What is needed:
Below are several records. Retype exactly those lines running from the one with "Ikey Owens entsteht" through the one with "Auch letzteres A", end lines included, and no others.

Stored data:
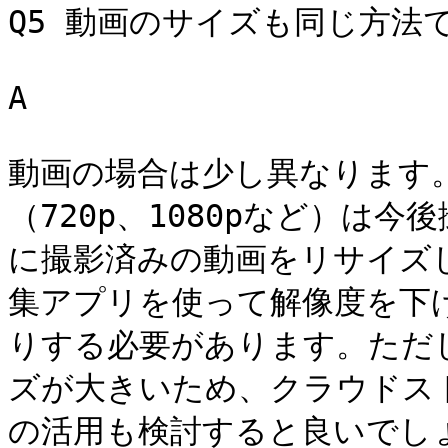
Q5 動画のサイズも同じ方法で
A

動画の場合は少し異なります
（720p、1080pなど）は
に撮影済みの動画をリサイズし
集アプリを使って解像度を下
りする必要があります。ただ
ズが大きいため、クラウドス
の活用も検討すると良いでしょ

* * *

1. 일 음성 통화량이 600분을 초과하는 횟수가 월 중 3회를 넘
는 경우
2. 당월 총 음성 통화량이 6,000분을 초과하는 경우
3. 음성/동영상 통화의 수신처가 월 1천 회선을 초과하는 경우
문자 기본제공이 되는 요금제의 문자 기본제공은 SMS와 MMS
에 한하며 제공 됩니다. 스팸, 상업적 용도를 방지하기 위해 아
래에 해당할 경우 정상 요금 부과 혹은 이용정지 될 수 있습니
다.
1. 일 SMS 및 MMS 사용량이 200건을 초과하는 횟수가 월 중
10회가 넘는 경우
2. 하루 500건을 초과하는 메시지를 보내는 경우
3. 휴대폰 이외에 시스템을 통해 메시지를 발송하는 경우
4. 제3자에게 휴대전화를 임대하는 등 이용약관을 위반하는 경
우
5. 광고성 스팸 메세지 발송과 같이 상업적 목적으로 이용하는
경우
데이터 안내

---

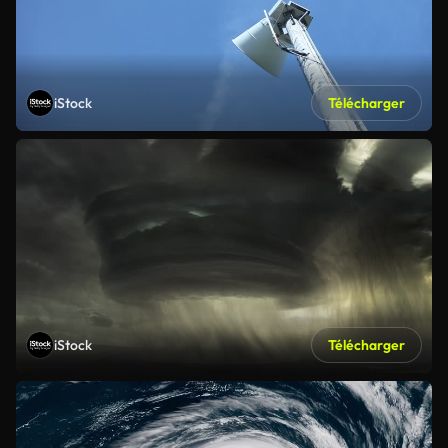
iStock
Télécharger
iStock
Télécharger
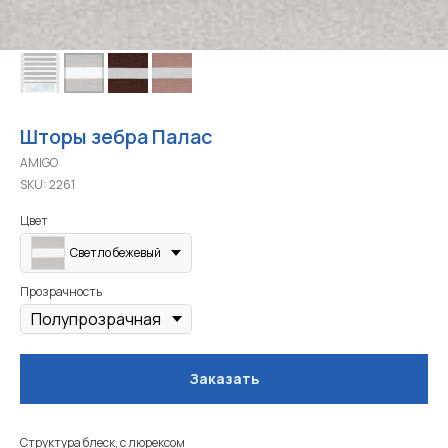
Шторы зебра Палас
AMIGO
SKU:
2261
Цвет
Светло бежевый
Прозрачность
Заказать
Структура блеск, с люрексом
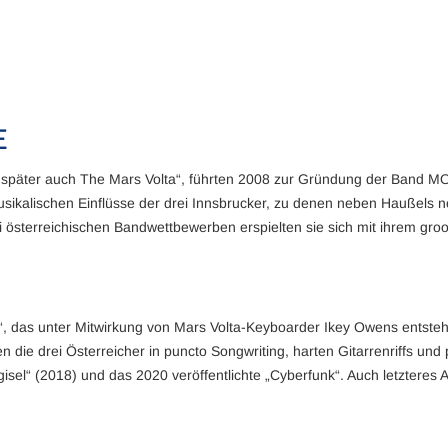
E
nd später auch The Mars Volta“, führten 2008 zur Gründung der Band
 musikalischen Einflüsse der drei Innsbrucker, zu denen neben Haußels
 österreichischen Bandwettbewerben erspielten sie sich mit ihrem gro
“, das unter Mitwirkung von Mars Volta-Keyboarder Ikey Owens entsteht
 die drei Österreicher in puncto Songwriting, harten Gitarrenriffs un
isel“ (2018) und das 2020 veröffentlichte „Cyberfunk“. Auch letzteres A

Answer to this exercise:
“, das unter Mitwirkung von Mars Volta-Keyboarder Ikey Owens entsteht
 die drei Österreicher in puncto Songwriting, harten Gitarrenriffs un
isel“ (2018) und das 2020 veröffentlichte „Cyberfunk“. Auch letzteres A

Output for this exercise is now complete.